In the The Blind Side, she is Leigh Anne Tuohy, the spunky wife of Sean (Tim McGraw), a very wealthy owner of more fast food joints than should be allowed. She has her perfect children, daughter Collins (Lily Collins) and son SJ (Jae Head). She has her perfect world that allows her to sit in fancy restaurants with her hoity-toity friends talking about nothing.
Michael Oher (Quinton Aaron) is a big cuddly black kid from the wrong side of the tracks of Memphis Tennessee. His dad is dead and his crack addict mom has abandoned him. To say his future is bleak is an understatement. But his luck changes when Leigh Ann sets her doting eyes on him. For the first time he has a roof over his head, food to eat, clean clothes, a bed and a reason to see past a life of peddling smack on the corner. All very uplifting, indeed, but there are shortcomings.
First, it is never made quite clear what the motivations of Leigh Ann are. Guilt for being so rich and Michael being so poor? Guilt for being white and his being black? Does she see financial gain in bringing him into the household (he does after all become a player in the NFL)? Was her youth as messed up as his and she wants to kill those demons? Does the Almighty compel her to help him? The film is as much about her as it is about Michael — Leigh Ann’s skeletons needed to be realized for her and Michael’s relationship (which is at the heart of the movie) to make sense.
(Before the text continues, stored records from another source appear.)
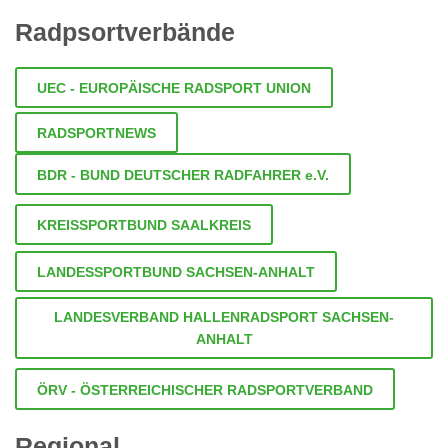
Radpsortverbände
UEC - EUROPÄISCHE RADSPORT UNION
RADSPORTNEWS
BDR - BUND DEUTSCHER RADFAHRER e.V.
KREISSPORTBUND SAALKREIS
LANDESSPORTBUND SACHSEN-ANHALT
LANDESVERBAND HALLENRADSPORT SACHSEN-
ANHALT
ÖRV - ÖSTERREICHISCHER RADSPORTVERBAND
Regional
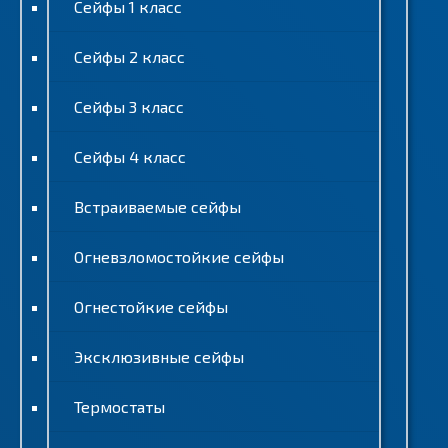
Сейфы 1 класс
Сейфы 2 класс
Сейфы 3 класс
Сейфы 4 класс
Встраиваемые сейфы
Огневзломостойкие сейфы
Огнестойкие сейфы
Эксклюзивные сейфы
Термостаты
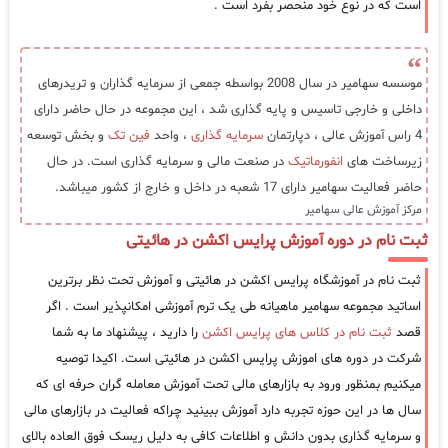
است که در نوع خود منحصر بفرد است .
موسسه سهامیر در سال 2008 بواسطه جمعی از سرمایه گذاران و تریدرهای
داخلی و خارجی تاسیس و پایه گذاری شد ، این مجموعه در حال حاضر دارای
4 راس آموزش عالی ، دپارتمان
سرمایه گذاری
، واحد
فین تک
و بخش توسعه
زیرساخت های
انفورماتیک
در صنعت مالی و سرمایه گذاری است. در حال
حاضر فعالیت سهامیر دارای 17 شعبه در داخل و خارج از کشور میباشد.
مرکز آموزش عالی سهامیر
ثبت نام در دوره آموزش پرایس اکشن در هائیتی
ثبت نام در آموزشگاه پرایس اکشن در هائیتی و آموزش تحت نظر برترین
اساتید مجموعه سهامیر ماهیانه طی یک ترم آموزشی امکانپذیر است . اگر
قصد
ثبت نام در کلاس های پرایس اکشن
را دارید ، پیشنهاد ما به شما
شرکت در دوره های اموزش پرایس اکشن در هائیتی است. اکیدا توصیه
میکنیم بمنظور ورود به بازارهای مالی تحت آموزش معامله گران حرفه ای که
سال ها در این حوزه تجربه دارد آموزش ببینید چراکه فعالیت در بازارهای مالی
و سرمایه گذاری بدون دانش و اطلاعات کافی به دلیل ریسک فوق العاده بالای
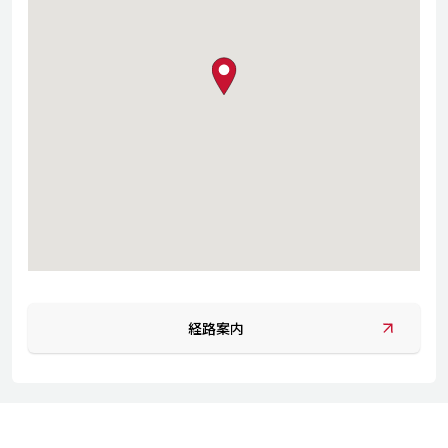
map pin
経路案内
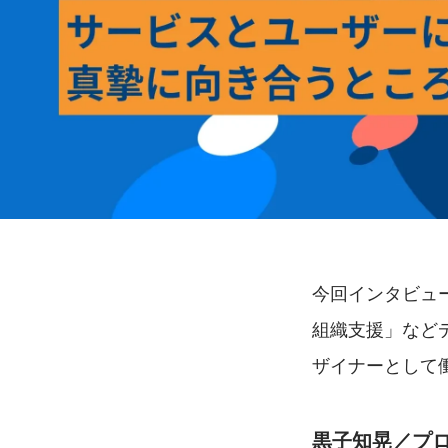
今回インタビュ
組織支援」などデ
ザイナーとして
黒子知晃／プ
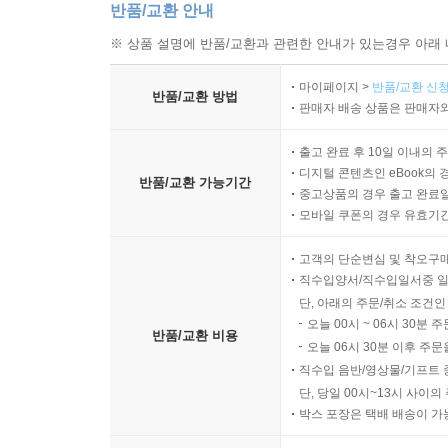
반품/교환 안내
※ 상품 설명에 반품/교환과 관련한 안내가 있는경우 아래 
마이페이지 >
반품/교환 신청
반품/교환 방법
판매자 배송 상품은 판매자와
출고 완료 후 10일 이내의 
디지털 콘텐츠인 eBook의 
반품/교환 가능기간
중고상품의 경우 출고 완료일
모바일 쿠폰의 경우 유효기간(
고객의 단순변심 및 착오구
직수입양서/직수입일서중 일
단, 아래의 주문/취소 조건인
오늘 00시 ~ 06시 30분 
반품/교환 비용
오늘 06시 30분 이후 주문
직수입 음반/영상물/기프트 
단, 당일 00시~13시 사이
박스 포장은 택배 배송이 가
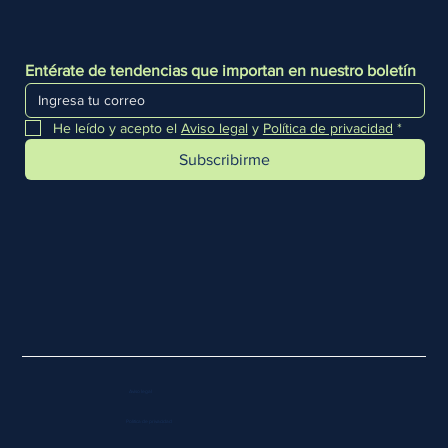
Entérate de tendencias que importan en nuestro boletín
He leído y acepto el 
Aviso legal
 y 
Política de privacidad
*
Subscribirme
Aviso legal
Política de privacidad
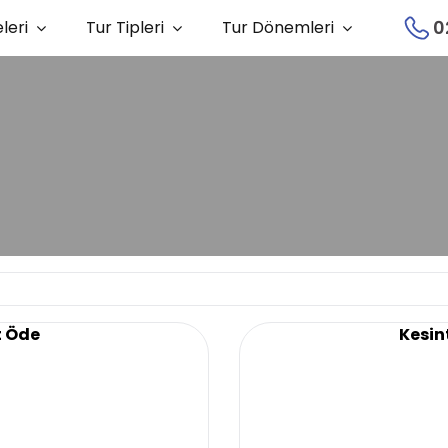
0
leri
Tur Tipleri
Tur Dönemleri
t Öde
Kesint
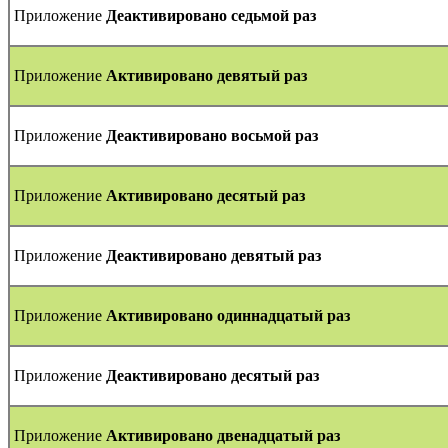
Приложение
Деактивировано седьмой раз
Приложение
Активировано девятый раз
Приложение
Деактивировано восьмой раз
Приложение
Активировано десятый раз
Приложение
Деактивировано девятый раз
Приложение
Активировано одиннадцатый раз
Приложение
Деактивировано десятый раз
Приложение
Активировано двенадцатый раз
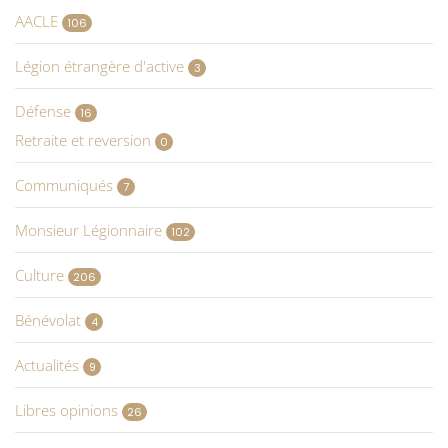
AACLE
106
Légion étrangère d'active
3
Défense
16
Retraite et reversion
0
Communiqués
7
Monsieur Légionnaire
102
Culture
206
Bénévolat
4
Actualités
9
Libres opinions
26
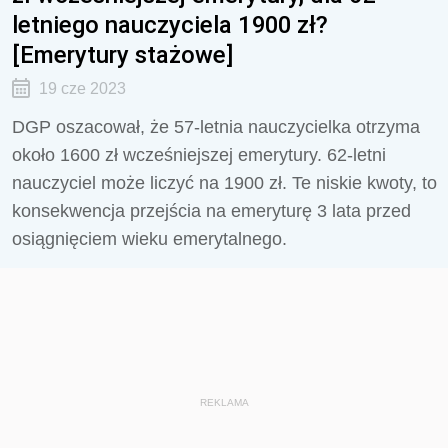
letniego nauczyciela 1900 zł?
[Emerytury stażowe]
19 cze 2023
DGP oszacował, że 57-letnia nauczycielka otrzyma
około 1600 zł wcześniejszej emerytury. 62-letni
nauczyciel może liczyć na 1900 zł. Te niskie kwoty, to
konsekwencja przejścia na emeryturę 3 lata przed
osiągnięciem wieku emerytalnego.
REKLAMA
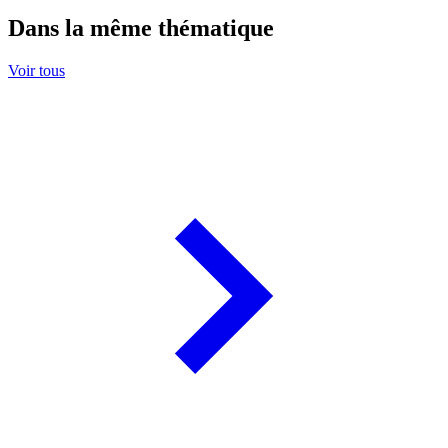
Dans la même thématique
Voir tous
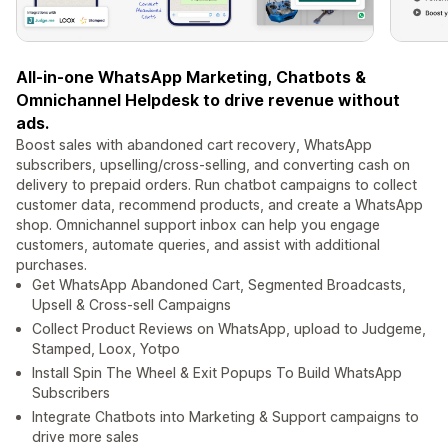
All-in-one WhatsApp Marketing, Chatbots &
Omnichannel Helpdesk to drive revenue without
ads.
Boost sales with abandoned cart recovery, WhatsApp
subscribers, upselling/cross-selling, and converting cash on
delivery to prepaid orders. Run chatbot campaigns to collect
customer data, recommend products, and create a WhatsApp
shop. Omnichannel support inbox can help you engage
customers, automate queries, and assist with additional
purchases.
Get WhatsApp Abandoned Cart, Segmented Broadcasts,
Upsell & Cross-sell Campaigns
Collect Product Reviews on WhatsApp, upload to Judgeme,
Stamped, Loox, Yotpo
Install Spin The Wheel & Exit Popups To Build WhatsApp
Subscribers
Integrate Chatbots into Marketing & Support campaigns to
drive more sales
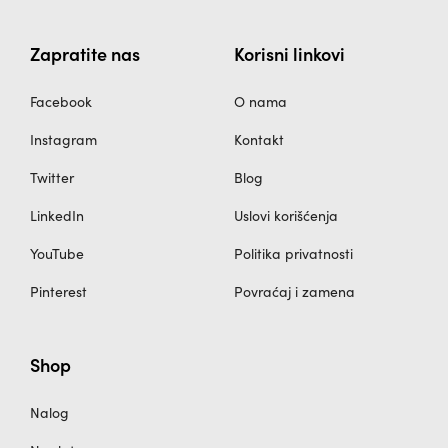
производа.
производа.
Zapratite nas
Korisni linkovi
Facebook
O nama
Instagram
Kontakt
Twitter
Blog
LinkedIn
Uslovi korišćenja
YouTube
Politika privatnosti
Pinterest
Povraćaj i zamena
Shop
Nalog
I’m also not entirely convinced Quinton Aaron was the best choice for the role of “Big Mike”. He just kinda stands there with a dopey smile on his face for most of the movie, reminding me of a simplified version of Lennie from Of Mice and Men — only without the character complexities or the neck breaking (of course).
Why Kathy Bates even has a role in this film is a bit of a head scratcher too.
Those minor grievances aside, The Blind Side has got some good going for it too, other than goodwill to the underprivileged can result in a [substitute a major sports league here] contract theme. It’s cute — specifically, when watching Michael trying to figure out how to play football. Same can be said with Michael’s sticking out like a sore thumb in the Tuohy’s Christmas pictures.
There isn’t anything Oscar worthy about the film, but it is good to know there are some good people in the world willing to help those less fortunate . . . even if we don’t necessarily know what their motivation is.